A New Philological Approach to Mrs. Walter Buchanan's Piggy*

by Jane Toskins


In his “Preface to an Uncollected Anthology,” Northrop Frye points out the “profoundly unhumanized isolation” (164) which is the hallmark of Canadian poetry through two centuries, and argues that in such a new country the imaginative harmony which is possible when “the works of man and of nature, the city and the garden of civilization” (164) creates a sense of nation and of integration—in Canada such a vision is extremely rare. Frye argues for the “strident shallowness of much Canadian life” (166) and suggests that engagement with that simple world leads Canadian poets to write in particular modes and forms. In particular, the most important shaping principle of the individual poem is that of metaphor, which is at its purest and most primitive in myth. Thus the student of Canadian literature, and Canadian poetry especially, must search for the mythopoeic qualities in that verse, must reach for the deeper levels of meaning accessible by way of poetic metaphor. In this paper I will argue that one of the more interesting new methods of approach to the mythopoeic qualities in Canadian poetry is that provided by New Philology, which I will attempt to demonstrate by applying this analysis to a specific early Canadian poem—one which on the face of it seems to contradict Frye’s notion of Canadian poetry as a literature of confrontation with the environment, of life without the garden and the city. At a deeper level, I postulate, the poem does in fact support Frye’s theory of the mythopoeic qualities of Canadian verse.That others have recognised this deeper valence is clear from the speed with which Piggy has achieved canonisation and from the quality of the papers which consider this extraordinary work.

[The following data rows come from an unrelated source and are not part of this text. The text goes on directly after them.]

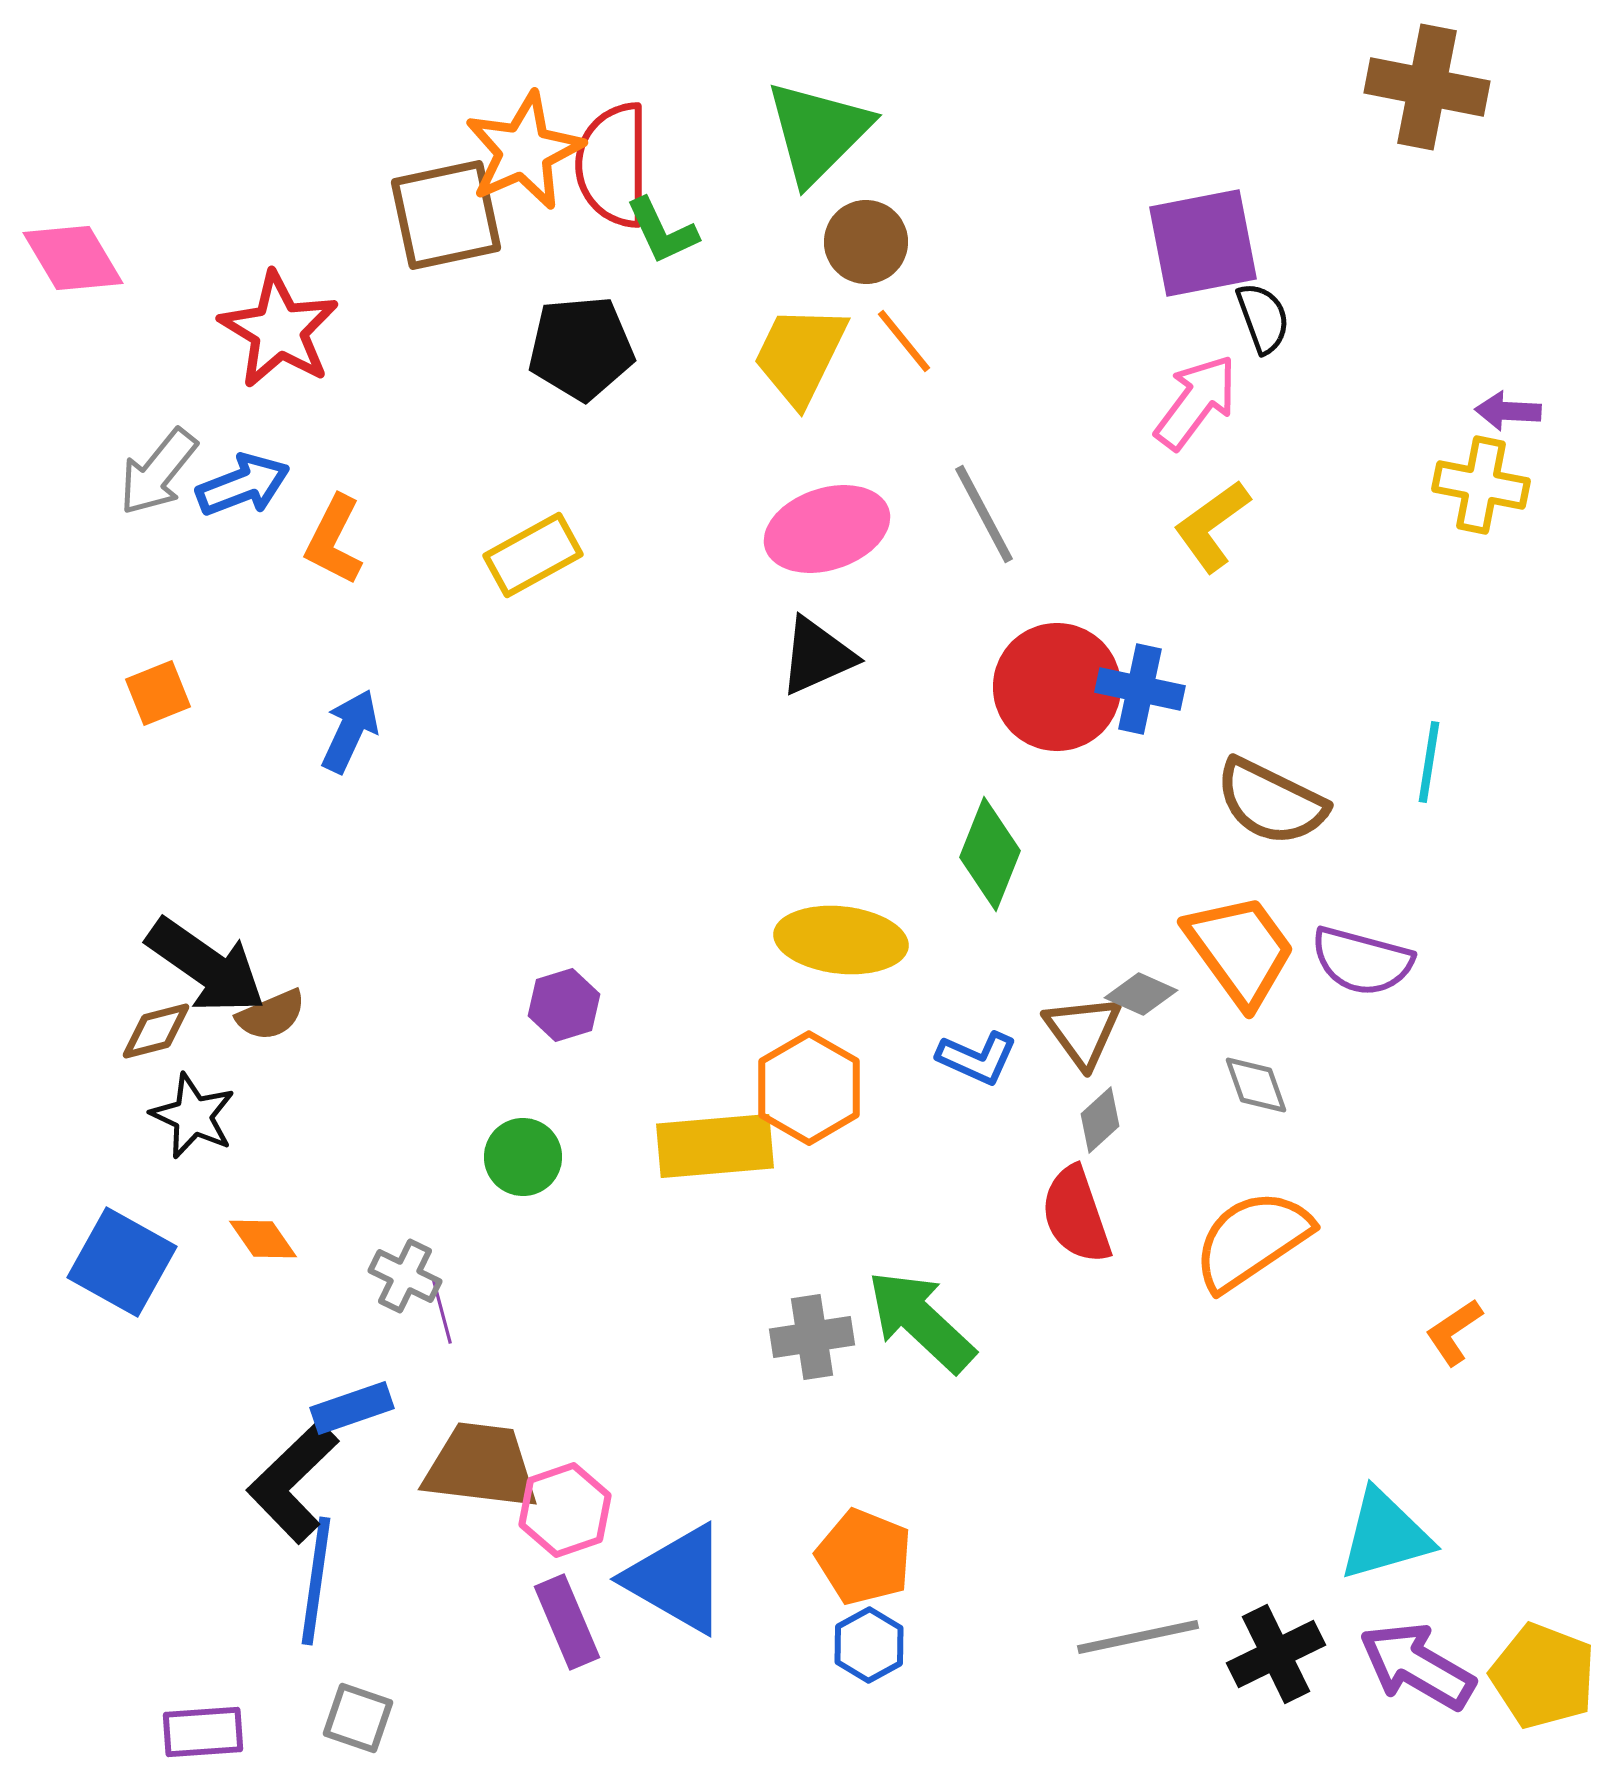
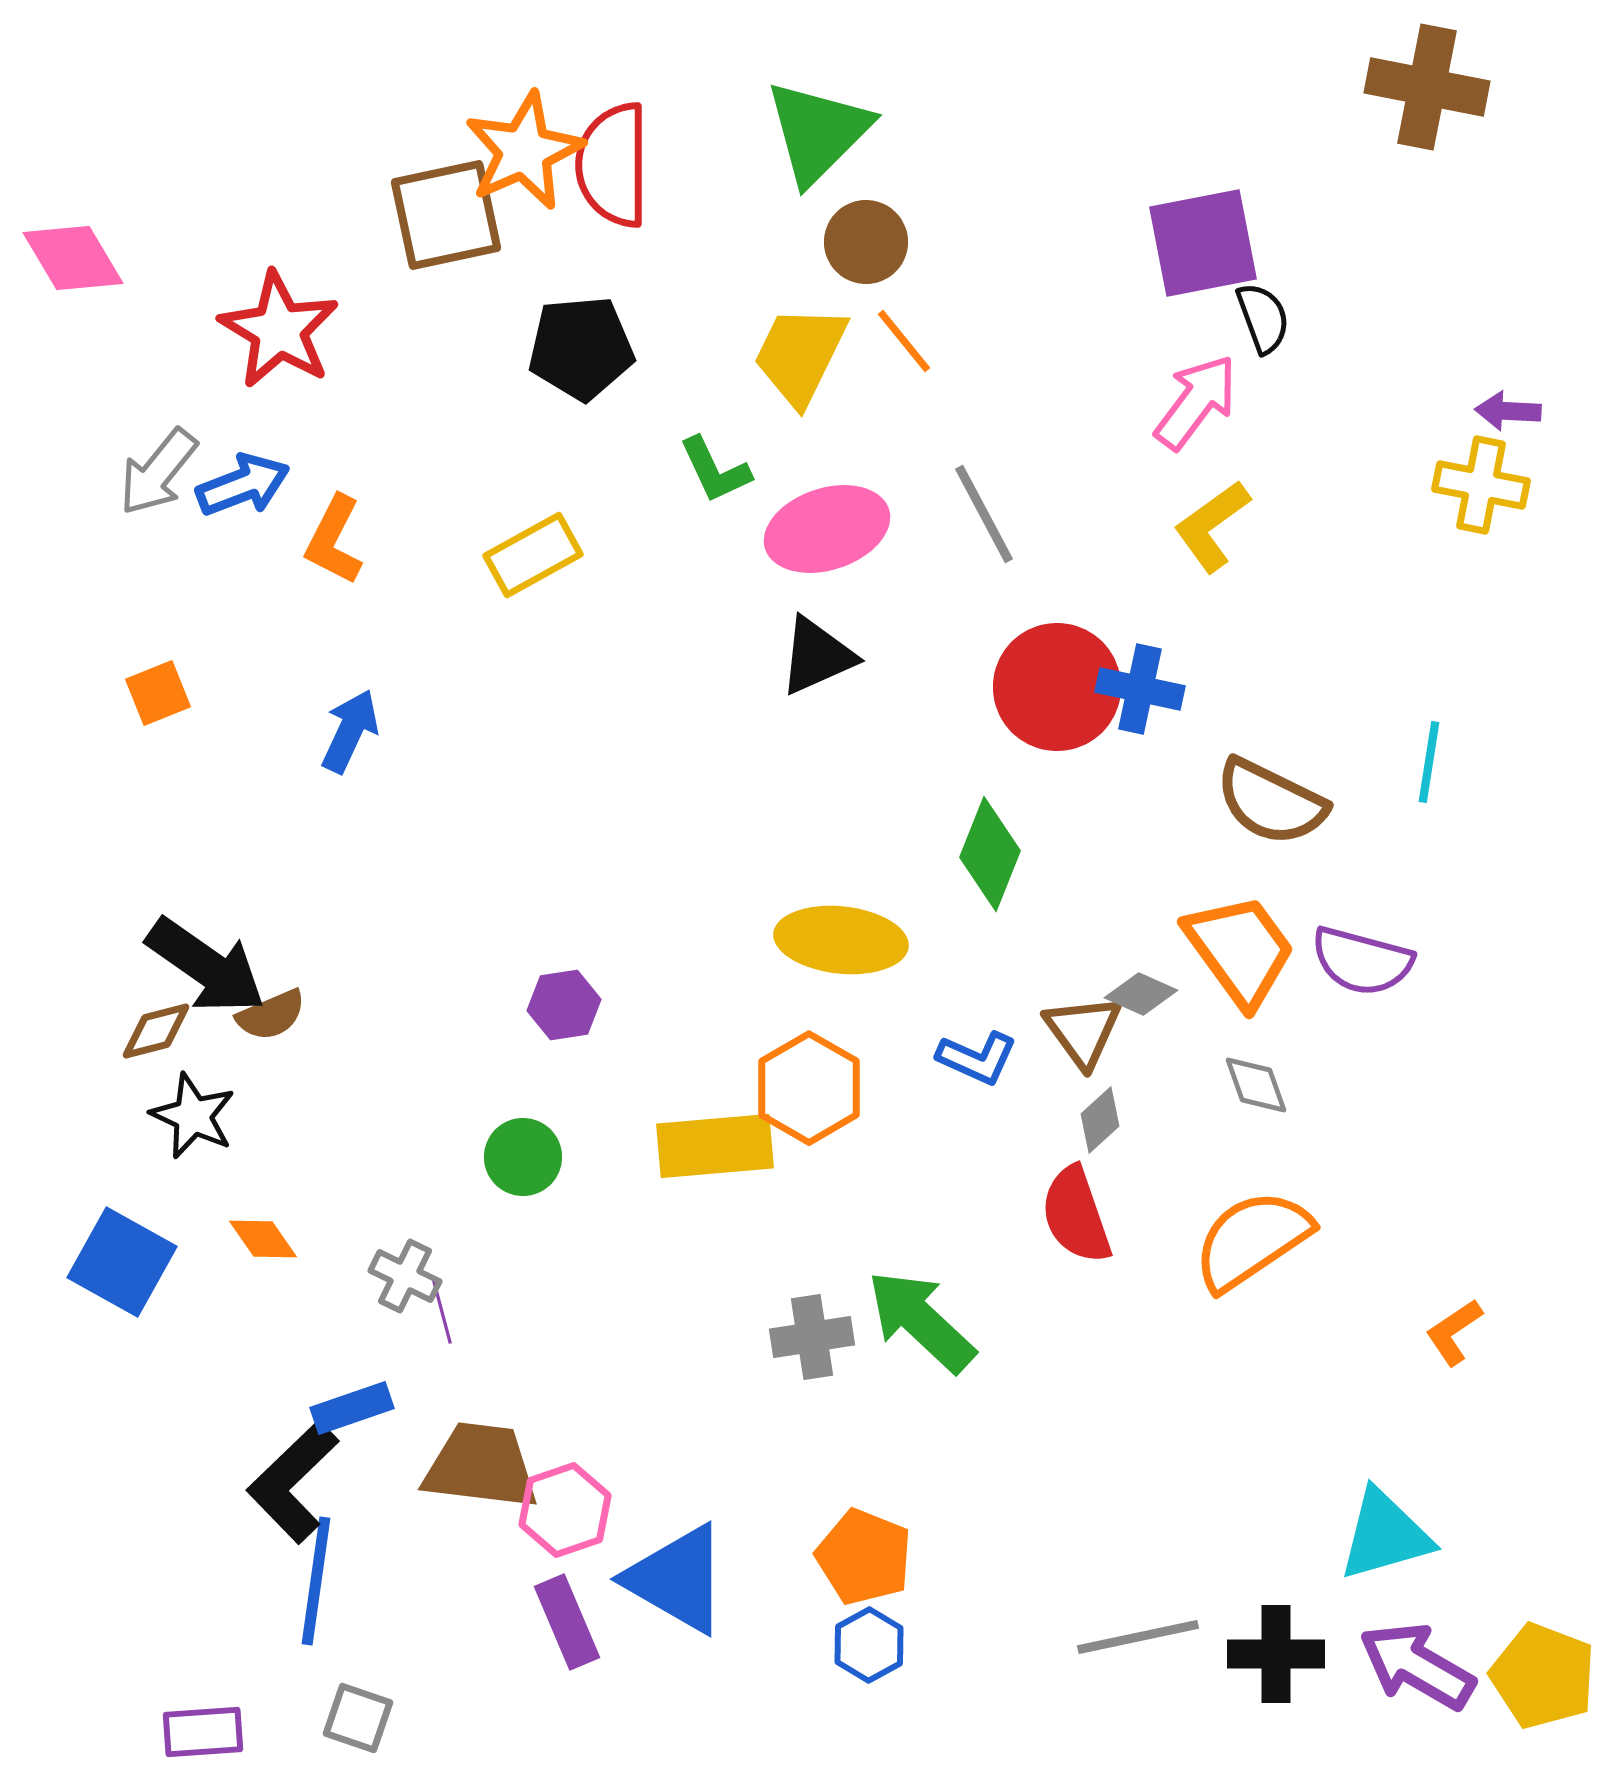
green L-shape at (662, 231): moved 53 px right, 239 px down
purple hexagon at (564, 1005): rotated 8 degrees clockwise
black cross at (1276, 1654): rotated 26 degrees clockwise
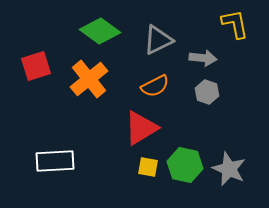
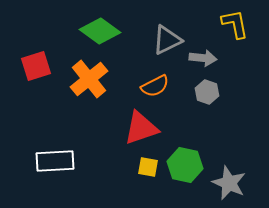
gray triangle: moved 9 px right
red triangle: rotated 12 degrees clockwise
gray star: moved 14 px down
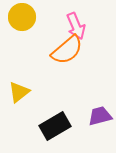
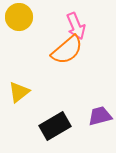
yellow circle: moved 3 px left
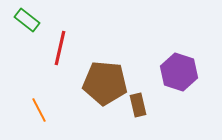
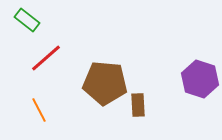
red line: moved 14 px left, 10 px down; rotated 36 degrees clockwise
purple hexagon: moved 21 px right, 7 px down
brown rectangle: rotated 10 degrees clockwise
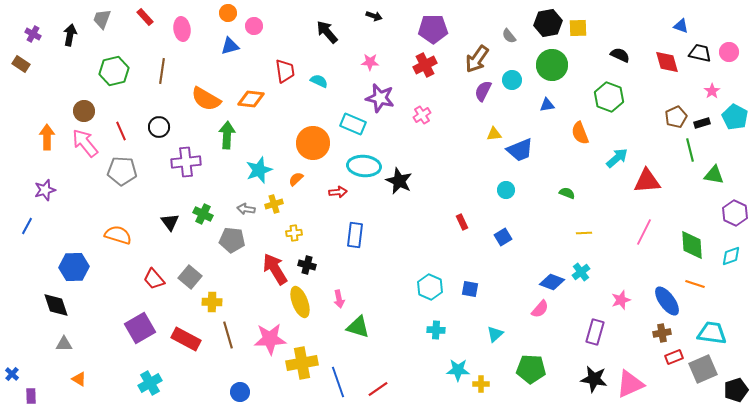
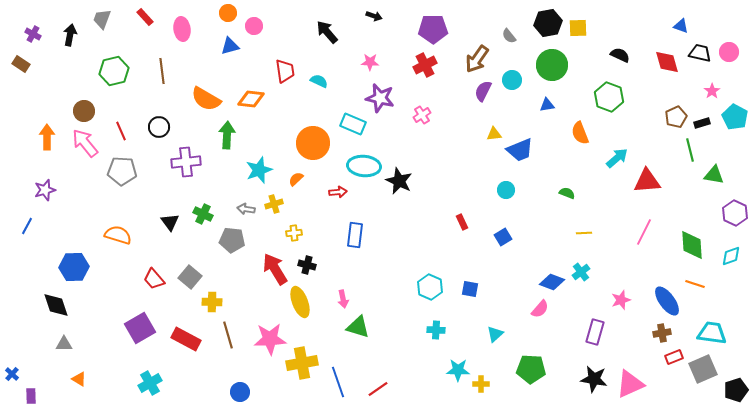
brown line at (162, 71): rotated 15 degrees counterclockwise
pink arrow at (339, 299): moved 4 px right
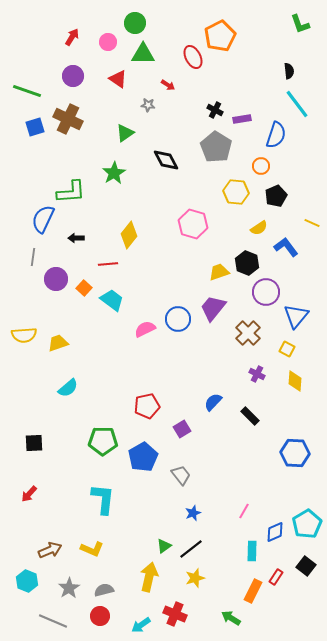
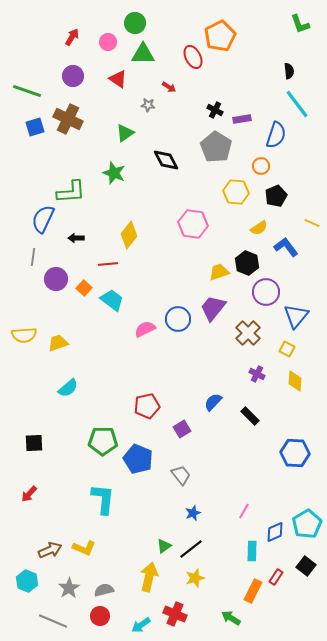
red arrow at (168, 85): moved 1 px right, 2 px down
green star at (114, 173): rotated 20 degrees counterclockwise
pink hexagon at (193, 224): rotated 8 degrees counterclockwise
blue pentagon at (143, 457): moved 5 px left, 2 px down; rotated 20 degrees counterclockwise
yellow L-shape at (92, 549): moved 8 px left, 1 px up
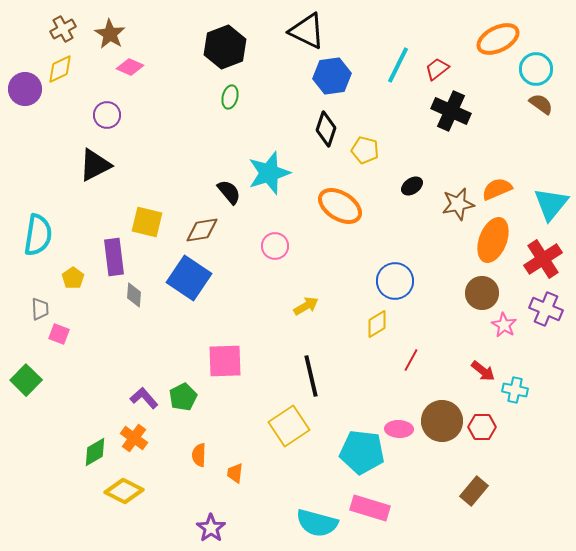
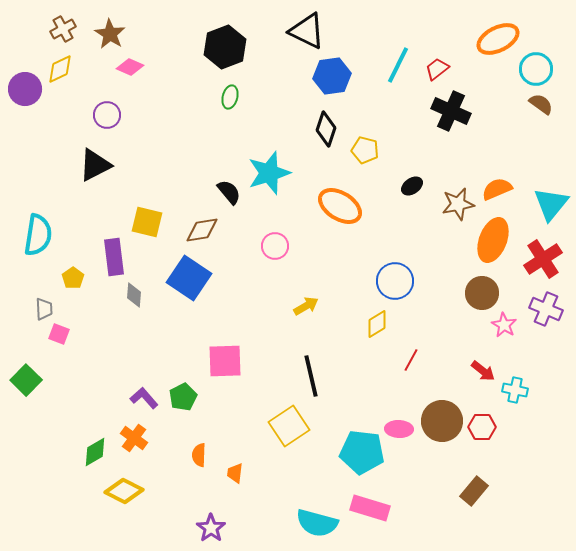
gray trapezoid at (40, 309): moved 4 px right
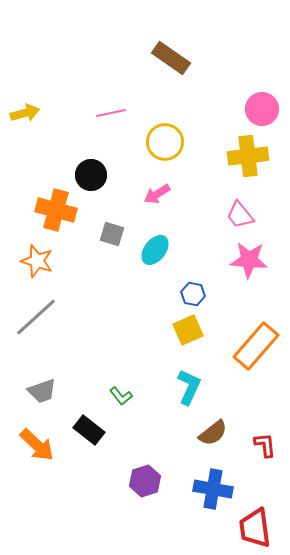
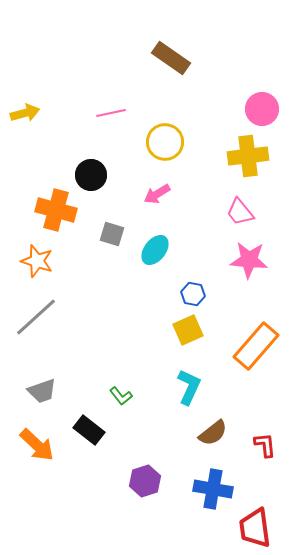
pink trapezoid: moved 3 px up
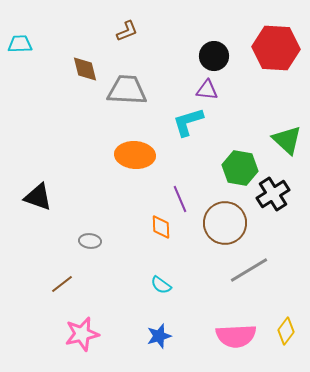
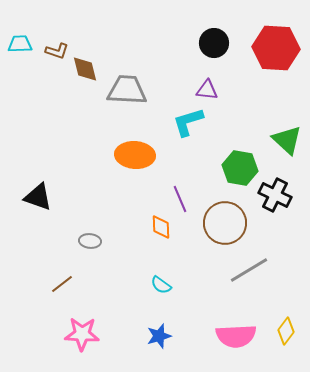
brown L-shape: moved 70 px left, 20 px down; rotated 40 degrees clockwise
black circle: moved 13 px up
black cross: moved 2 px right, 1 px down; rotated 32 degrees counterclockwise
pink star: rotated 16 degrees clockwise
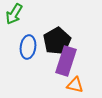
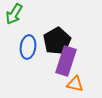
orange triangle: moved 1 px up
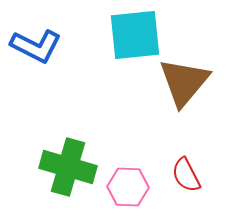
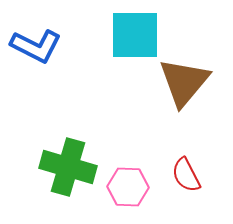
cyan square: rotated 6 degrees clockwise
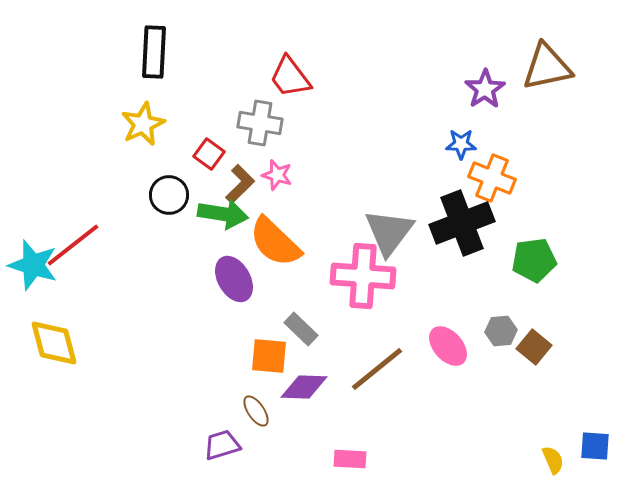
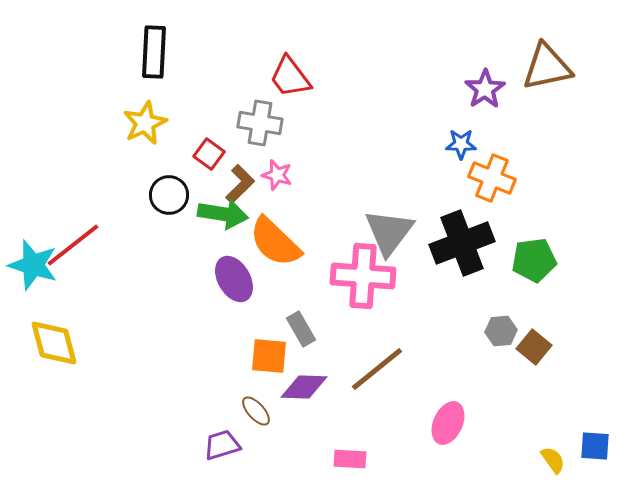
yellow star: moved 2 px right, 1 px up
black cross: moved 20 px down
gray rectangle: rotated 16 degrees clockwise
pink ellipse: moved 77 px down; rotated 66 degrees clockwise
brown ellipse: rotated 8 degrees counterclockwise
yellow semicircle: rotated 12 degrees counterclockwise
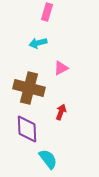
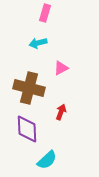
pink rectangle: moved 2 px left, 1 px down
cyan semicircle: moved 1 px left, 1 px down; rotated 85 degrees clockwise
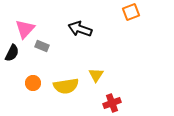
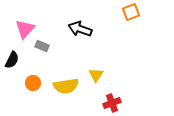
black semicircle: moved 7 px down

     The New Philology is perhaps the most potentially rewarding of a series of modern approaches to the classics of English literature.1 In this light, Mrs. Walter Buchanan’s apparently modest opus, Piggy, is readily analysable as one of the classics of early twentieth-century verse, easily surpassing in its mythic stature and its incomparable simplicity of manner such better-known works as T.S. Eliot’s The Waste Land and W.B. Yeats’ Vision. Piggy harks back to an earlier world, referring to arcane rituals and mystic events so deeply buried in the human psyche as almost to defy disinterment. However, New Philology holds the key to these mysterious rites, and with its aid the modern scholar can scale the heights of the hermeneutics of Mrs. Buchanan’s oeuvre, plumb the depths of the dialogical opposition enacted there between woman and pseudo-beast, and consider the ideological coruscations which careful attention to the semantic freight of even so apparently transparent a term as the title of the poem—Piggy—provides the semiotically and philologically attuned reader. This is a work whose apparent simplicity cries out for the assiduous and acerebral analysis which the editors have already brought to bear. With the similar tools of the New Philology, however, the text will yield up yet more richness for an interpretive community attuned to new philological approaches and transgressive readings. This paper hopes to begin the process of elucidating the codicological conundrum of Piggy, of revealing and unveiling the poem which is Piggy in a wholly new and illuminating light.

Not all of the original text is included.